*** Opening Record extracts ***

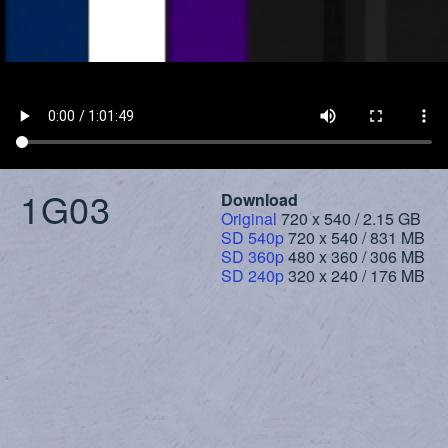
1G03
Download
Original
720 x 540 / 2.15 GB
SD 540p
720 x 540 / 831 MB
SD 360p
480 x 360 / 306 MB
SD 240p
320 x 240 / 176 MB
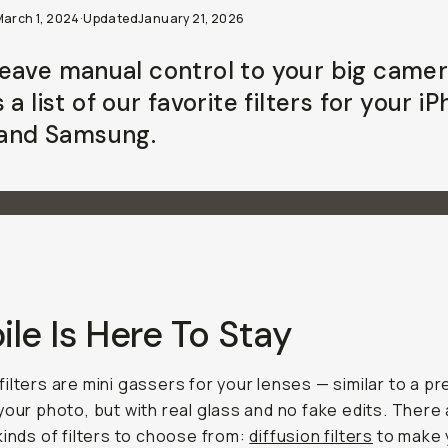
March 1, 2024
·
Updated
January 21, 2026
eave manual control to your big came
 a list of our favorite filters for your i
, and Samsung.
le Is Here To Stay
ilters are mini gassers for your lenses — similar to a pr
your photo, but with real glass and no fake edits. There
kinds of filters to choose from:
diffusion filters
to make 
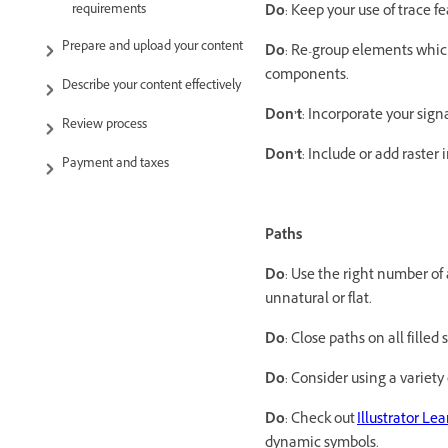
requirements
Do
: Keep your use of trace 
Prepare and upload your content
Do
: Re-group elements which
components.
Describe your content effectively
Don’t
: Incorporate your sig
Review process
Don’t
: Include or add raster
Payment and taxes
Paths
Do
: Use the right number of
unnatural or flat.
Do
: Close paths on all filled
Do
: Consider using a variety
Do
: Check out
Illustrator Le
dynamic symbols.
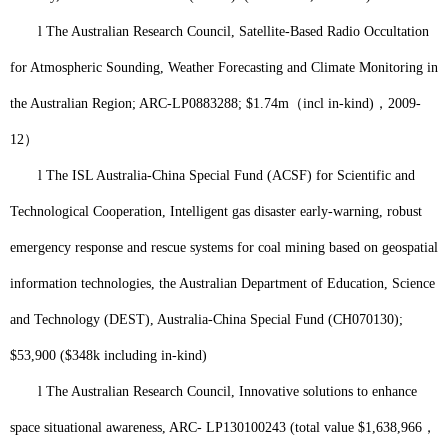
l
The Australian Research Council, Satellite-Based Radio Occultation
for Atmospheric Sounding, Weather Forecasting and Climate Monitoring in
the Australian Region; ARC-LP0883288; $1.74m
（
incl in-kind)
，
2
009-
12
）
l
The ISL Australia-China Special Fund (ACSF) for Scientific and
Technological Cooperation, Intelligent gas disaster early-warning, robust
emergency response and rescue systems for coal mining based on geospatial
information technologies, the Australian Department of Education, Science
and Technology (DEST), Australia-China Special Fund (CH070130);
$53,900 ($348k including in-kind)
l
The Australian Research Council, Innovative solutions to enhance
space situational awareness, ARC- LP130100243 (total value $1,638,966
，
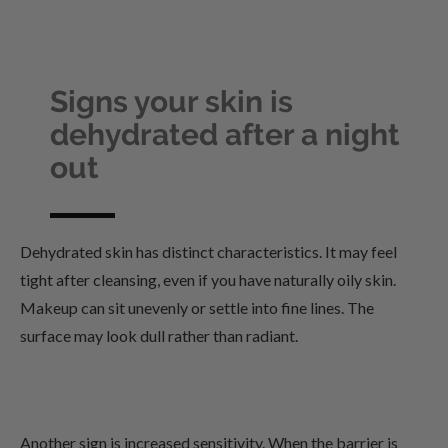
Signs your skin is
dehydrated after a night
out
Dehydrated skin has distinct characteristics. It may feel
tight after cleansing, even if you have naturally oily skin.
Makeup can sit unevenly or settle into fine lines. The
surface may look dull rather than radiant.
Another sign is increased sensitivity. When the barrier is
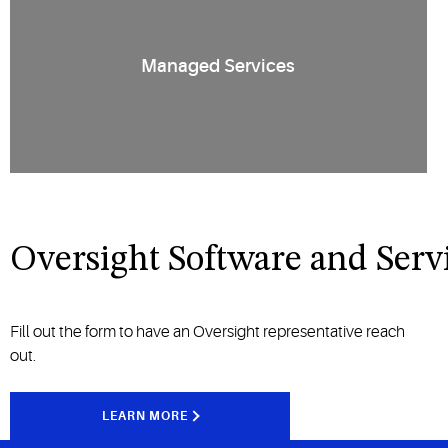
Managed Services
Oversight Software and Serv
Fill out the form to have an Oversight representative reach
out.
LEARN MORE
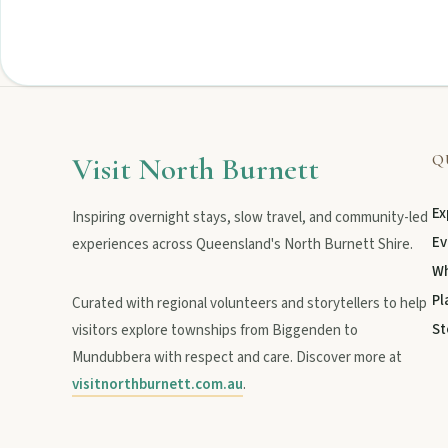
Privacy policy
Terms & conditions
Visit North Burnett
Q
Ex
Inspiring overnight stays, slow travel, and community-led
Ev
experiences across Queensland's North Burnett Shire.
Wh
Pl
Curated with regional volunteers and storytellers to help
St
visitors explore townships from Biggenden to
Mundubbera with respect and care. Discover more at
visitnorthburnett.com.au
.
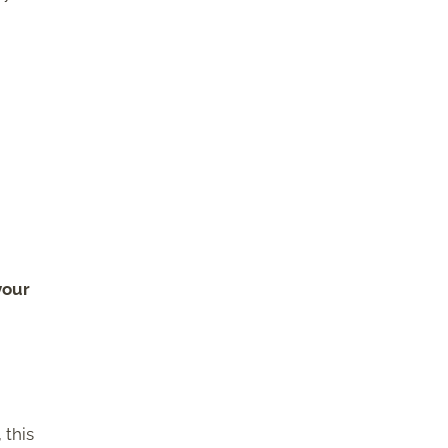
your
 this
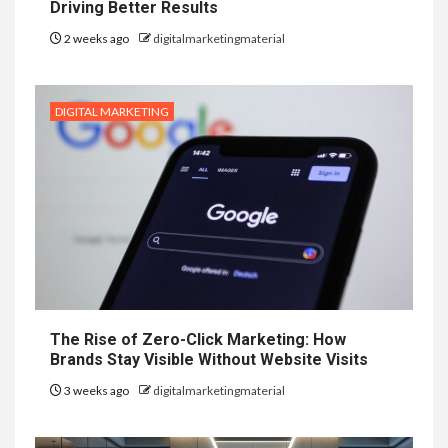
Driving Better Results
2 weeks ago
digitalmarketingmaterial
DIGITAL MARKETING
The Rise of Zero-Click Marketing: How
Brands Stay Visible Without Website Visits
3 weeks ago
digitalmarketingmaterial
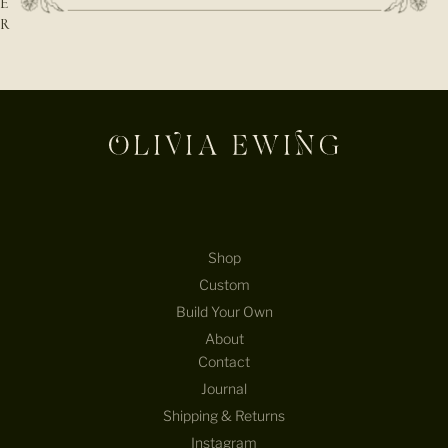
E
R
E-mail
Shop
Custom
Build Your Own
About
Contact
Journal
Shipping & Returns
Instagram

*** Closing Record extracts ***

Every entry must be written out exactly, with all pictures left out.

1G03
Download
Original
720 x 540 / 2.15 GB
SD 540p
720 x 540 / 831 MB
SD 360p
480 x 360 / 306 MB
SD 240p
320 x 240 / 176 MB
March 1, 2024
·
Updated
January 21, 2026
eave manual control to your big came
 a list of our favorite filters for your i
, and Samsung.
le Is Here To Stay
ilters are mini gassers for your lenses — similar to a pr
your photo, but with real glass and no fake edits. There
kinds of filters to choose from:
diffusion filters
to make 
requirements
Do
: Keep your use of trace 
Prepare and upload your content
Do
: Re-group elements which
components.
Describe your content effectively
Don’t
: Incorporate your sig
Review process
Don’t
: Include or add raster
Payment and taxes
Paths
Do
: Use the right number of
unnatural or flat.
Do
: Close paths on all filled
Do
: Consider using a variety
Do
: Check out
Illustrator Le
dynamic symbols.
l
The Australian Research Council, Satellite-Based Radio Occultation
for Atmospheric Sounding, Weather Forecasting and Climate Monitoring in
the Australian Region; ARC-LP0883288; $1.74m
（
incl in-kind)
，
2
009-
12
）
l
The ISL Australia-China Special Fund (ACSF) for Scientific and
Technological Cooperation, Intelligent gas disaster early-warning, robust
emergency response and rescue systems for coal mining based on geospatial
information technologies, the Australian Department of Education, Science
and Technology (DEST), Australia-China Special Fund (CH070130);
$53,900 ($348k including in-kind)
l
The Australian Research Council, Innovative solutions to enhance
space situational awareness, ARC- LP130100243 (total value $1,638,966
，
Signs your skin is
dehydrated after a night
out
Dehydrated skin has distinct characteristics. It may feel
tight after cleansing, even if you have naturally oily skin.
Makeup can sit unevenly or settle into fine lines. The
surface may look dull rather than radiant.
Another sign is increased sensitivity. When the barrier is
Managed Services
Oversight Software and Serv
Fill out the form to have an Oversight representative reach
out.
LEARN MORE
Privacy policy
Terms & conditions
Visit North Burnett
Q
Ex
Inspiring overnight stays, slow travel, and community-led
Ev
experiences across Queensland's North Burnett Shire.
Wh
Pl
Curated with regional volunteers and storytellers to help
St
visitors explore townships from Biggenden to
Mundubbera with respect and care. Discover more at
visitnorthburnett.com.au
.
your
 this
Driving Better Results
2 weeks ago
digitalmarketingmaterial
DIGITAL MARKETING
The Rise of Zero-Click Marketing: How
Brands Stay Visible Without Website Visits
3 weeks ago
digitalmarketingmaterial
E
R
E-mail
Shop
Custom
Build Your Own
About
Contact
Journal
Shipping & Returns
Instagram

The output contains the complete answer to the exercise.